Dataset records:
▼
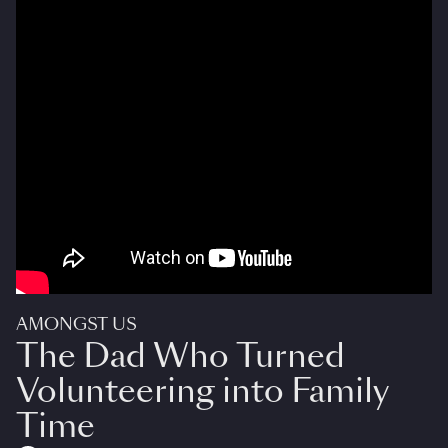
AMONGST US
The Dad Who Turned
Volunteering into Family
Time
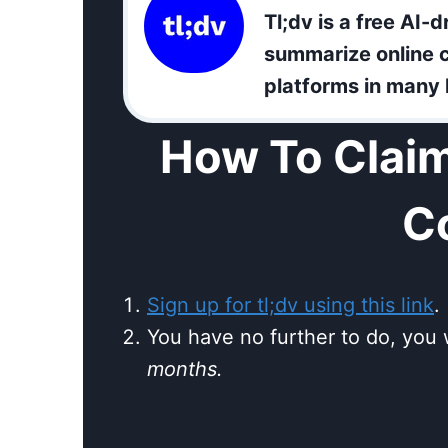
Tl;dv is a free AI-d
summarize online c
platforms in many
How To Claim
C
Sign up for tl;dv using this link
.
You have no further to do, you 
months.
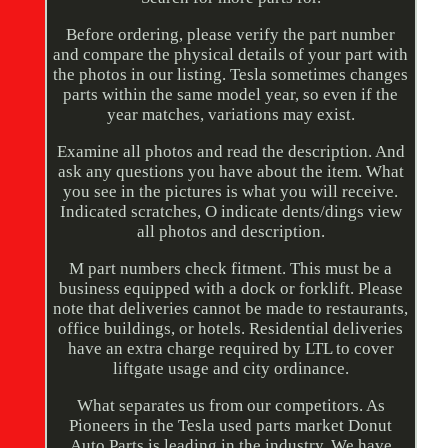
Before ordering, please verify the part number
and compare the physical details of your part with
the photos in our listing. Tesla sometimes changes
parts within the same model year, so even if the
year matches, variations may exist.
Examine all photos and read the description. And
ask any questions you have about the item. What
you see in the pictures is what you will receive.
Indicated scratches, O indicate dents/dings view
all photos and description.
M part numbers check fitment. This must be a
business equipped with a dock or forklift. Please
note that deliveries cannot be made to restaurants,
office buildings, or hotels. Residential deliveries
have an extra charge required by LTL to cover
liftgate usage and city ordinance.
What separates us from our competitors. As
Pioneers in the Tesla used parts market Donut
Auto Parts is leading in the industry. We have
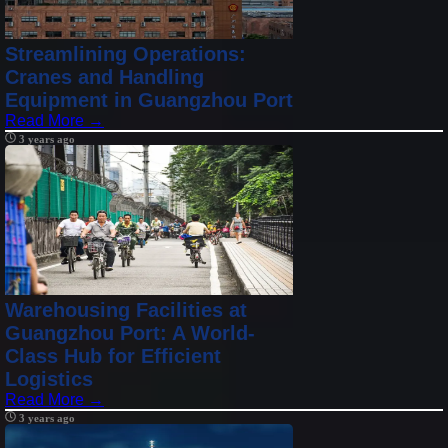
Streamlining Operations:
Cranes and Handling
Equipment in Guangzhou Port
Read More →
3 years ago
Warehousing Facilities at
Guangzhou Port: A World-
Class Hub for Efficient
Logistics
Read More →
3 years ago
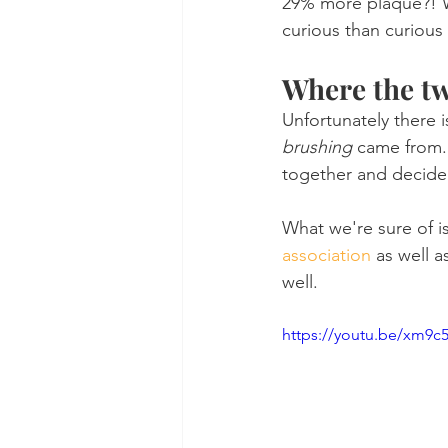
29% more plaque?! W
curious than curious
Where the t
Unfortunately there
brushing
 came from. 
together and decide
What we're sure of is
association
 as well a
well.
https://youtu.be/xm9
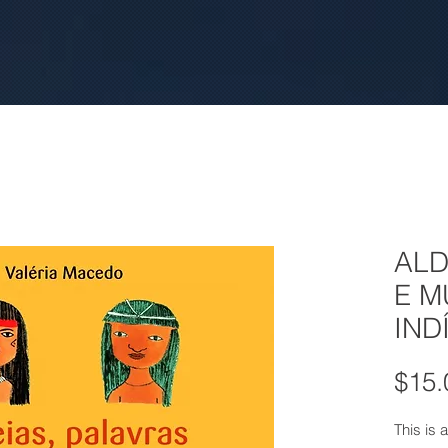
ALD
E 
IND
$15.
This is a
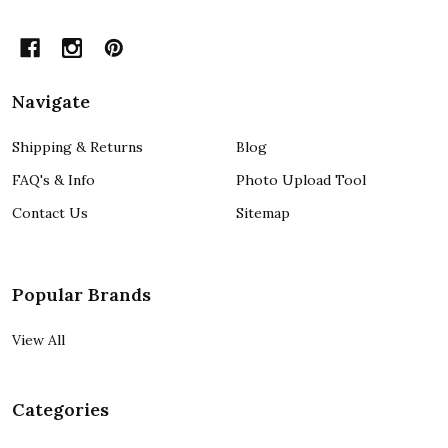
Navigate
Shipping & Returns
Blog
FAQ's & Info
Photo Upload Tool
Contact Us
Sitemap
Popular Brands
View All
Categories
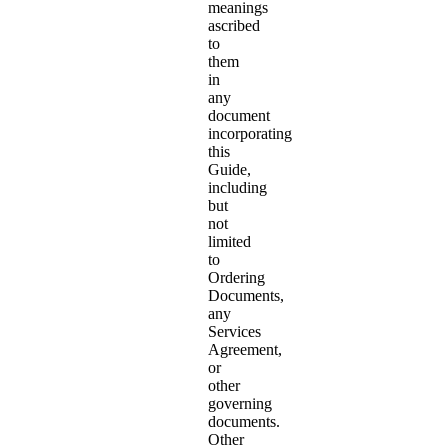
meanings
ascribed
to
them
in
any
document
incorporating
this
Guide,
including
but
not
limited
to
Ordering
Documents,
any
Services
Agreement,
or
other
governing
documents.
Other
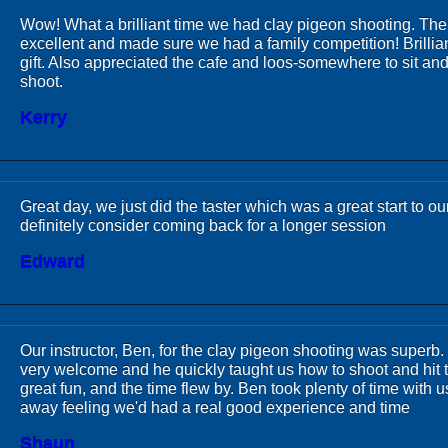
Wow! What a brilliant time we had clay pigeon shooting. The
excellent and made sure we had a family competition! Brillia
gift. Also appreciated the cafe and loos-somewhere to sit and
shoot.
Kerry
Great day, we just did the taster which was a great start to o
definitely consider coming back for a longer session
Edward
Our instructor, Ben, for the clay pigeon shooting was superb
very welcome and he quickly taught us how to shoot and hit th
great fun, and the time flew by. Ben took plenty of time with
away feeling we'd had a real good experience and time
Shaun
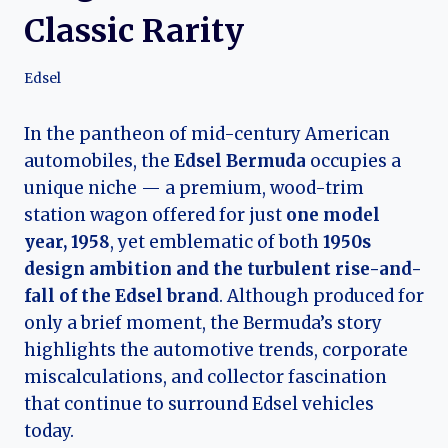
Classic Rarity
Edsel
In the pantheon of mid-century American
automobiles, the
Edsel Bermuda
occupies a
unique niche — a premium, wood-trim
station wagon offered for just
one model
year, 1958
, yet emblematic of both
1950s
design ambition and the turbulent rise-and-
fall of the Edsel brand
. Although produced for
only a brief moment, the Bermuda’s story
highlights the automotive trends, corporate
miscalculations, and collector fascination
that continue to surround Edsel vehicles
today.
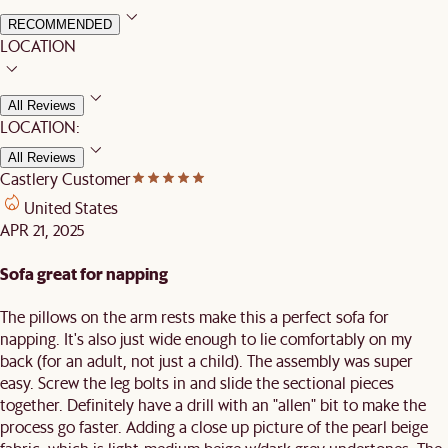
RECOMMENDED
LOCATION
All Reviews
LOCATION:
All Reviews
Castlery Customer
United States
APR 21, 2025
Sofa great for napping
The pillows on the arm rests make this a perfect sofa for
napping. It's also just wide enough to lie comfortably on my
back (for an adult, not just a child). The assembly was super
easy. Screw the leg bolts in and slide the sectional pieces
together. Definitely have a drill with an "allen" bit to make the
process go faster. Adding a close up picture of the pearl beige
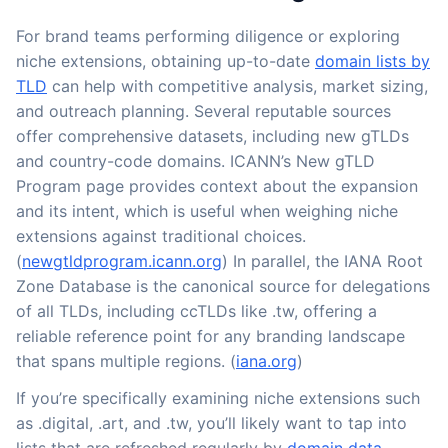
For brand teams performing diligence or exploring
niche extensions, obtaining up-to-date
domain lists by
TLD
can help with competitive analysis, market sizing,
and outreach planning. Several reputable sources
offer comprehensive datasets, including new gTLDs
and country-code domains. ICANN’s New gTLD
Program page provides context about the expansion
and its intent, which is useful when weighing niche
extensions against traditional choices.
(
newgtldprogram.icann.org
) In parallel, the IANA Root
Zone Database is the canonical source for delegations
of all TLDs, including ccTLDs like .tw, offering a
reliable reference point for any branding landscape
that spans multiple regions. (
iana.org
)
If you’re specifically examining niche extensions such
as .digital, .art, and .tw, you’ll likely want to tap into
lists that are refreshed regularly by
domain data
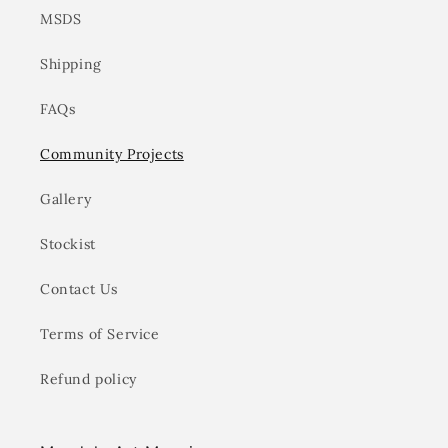
MSDS
Shipping
FAQs
Community Projects
Gallery
Stockist
Contact Us
Terms of Service
Refund policy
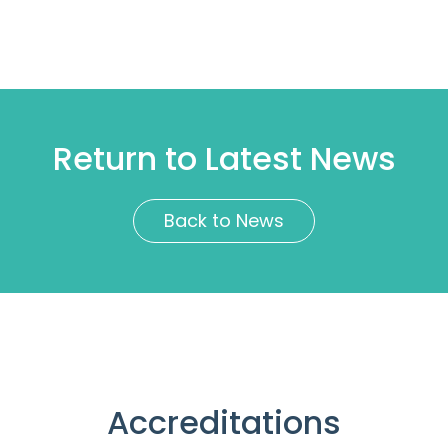
Return to Latest News
Back to News
Accreditations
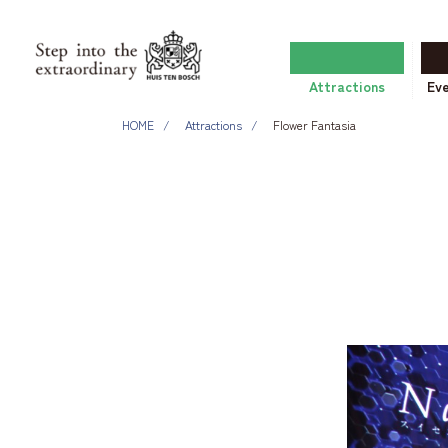
Attractions
Ev
HOME
Attractions
Flower Fantasia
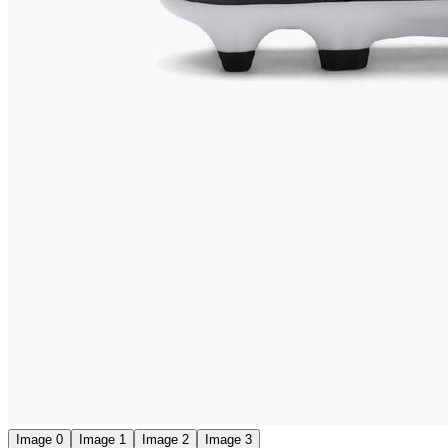
Image 0
Image 1
Image 2
Image 3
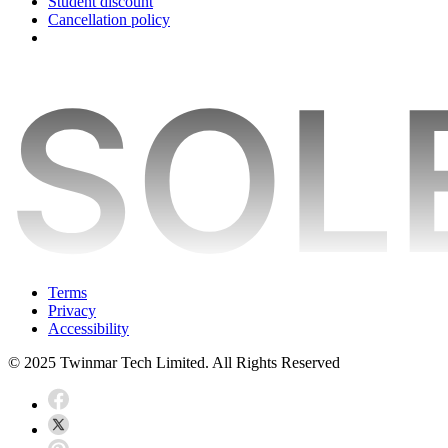
Student discount
Cancellation policy
Terms
Privacy
Accessibility
© 2025 Twinmar Tech Limited. All Rights Reserved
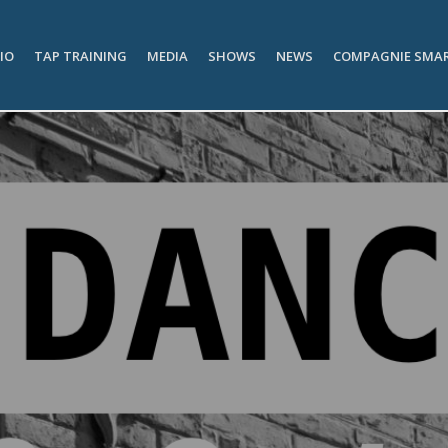
IO
TAP TRAINING
MEDIA
SHOWS
NEWS
COMPAGNIE SMA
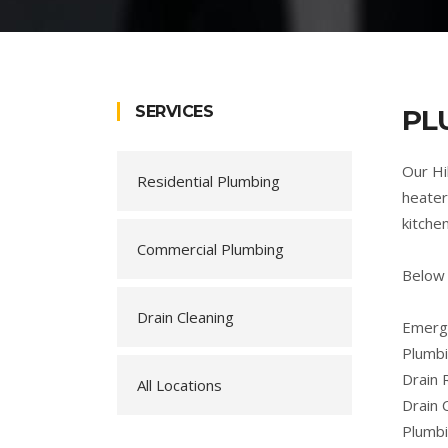
SERVICES
PL
Our Hi
Residential Plumbing
heater
kitche
Commercial Plumbing
Below 
Drain Cleaning
Emerge
Plumbi
Drain 
All Locations
Drain 
Plumb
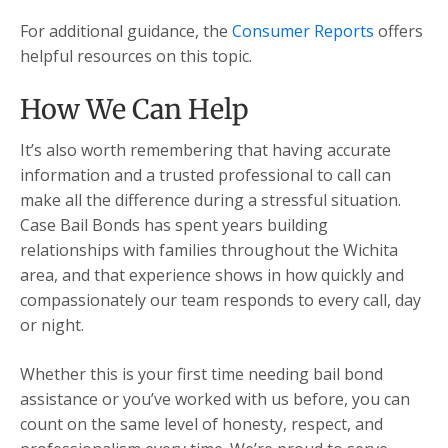
For additional guidance, the
Consumer Reports
offers
helpful resources on this topic.
How We Can Help
It’s also worth remembering that having accurate
information and a trusted professional to call can
make all the difference during a stressful situation.
Case Bail Bonds has spent years building
relationships with families throughout the Wichita
area, and that experience shows in how quickly and
compassionately our team responds to every call, day
or night.
Whether this is your first time needing bail bond
assistance or you’ve worked with us before, you can
count on the same level of honesty, respect, and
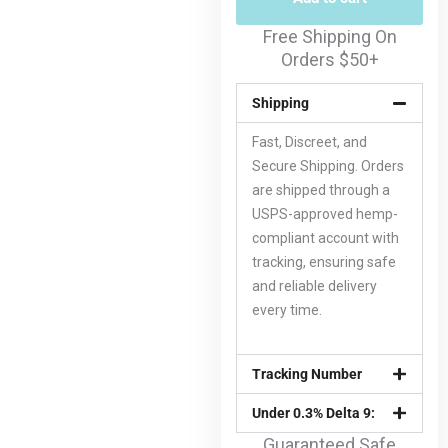
Free Shipping On
Orders $50+
Shipping
Fast, Discreet, and
Secure Shipping. Orders
are shipped through a
USPS-approved hemp-
compliant account with
tracking, ensuring safe
and reliable delivery
every time.
Tracking Number
Under 0.3% Delta 9:
Guaranteed Safe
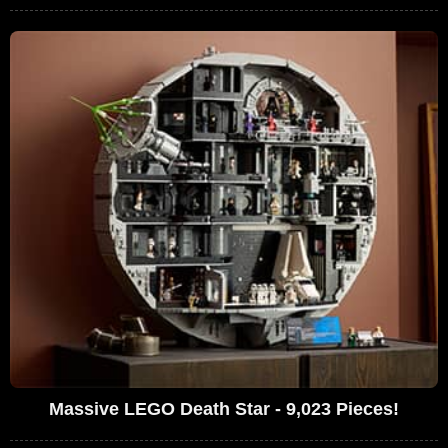
Massive LEGO Death Star - 9,023 Pieces!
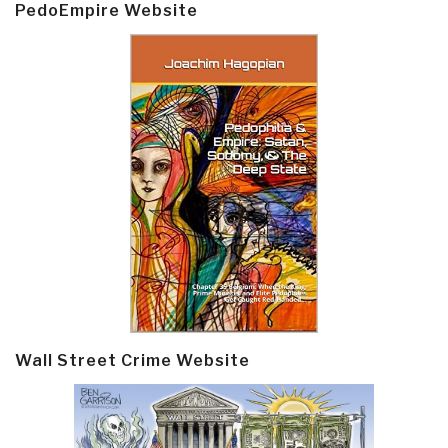
PedoEmpire Website
Wall Street Crime Website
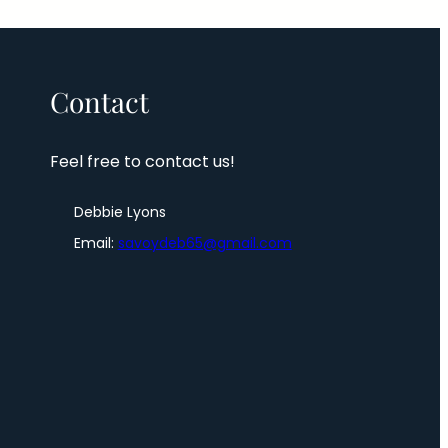
Contact
Feel free to contact us!
Debbie Lyons
Email:
savoydeb65@gmail.com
▲
PROBLEM TO SOLVE:
How many lines of the data above include the word "model"? Only that number should be returned.

ANSWER TO THIS PROBLEM:
2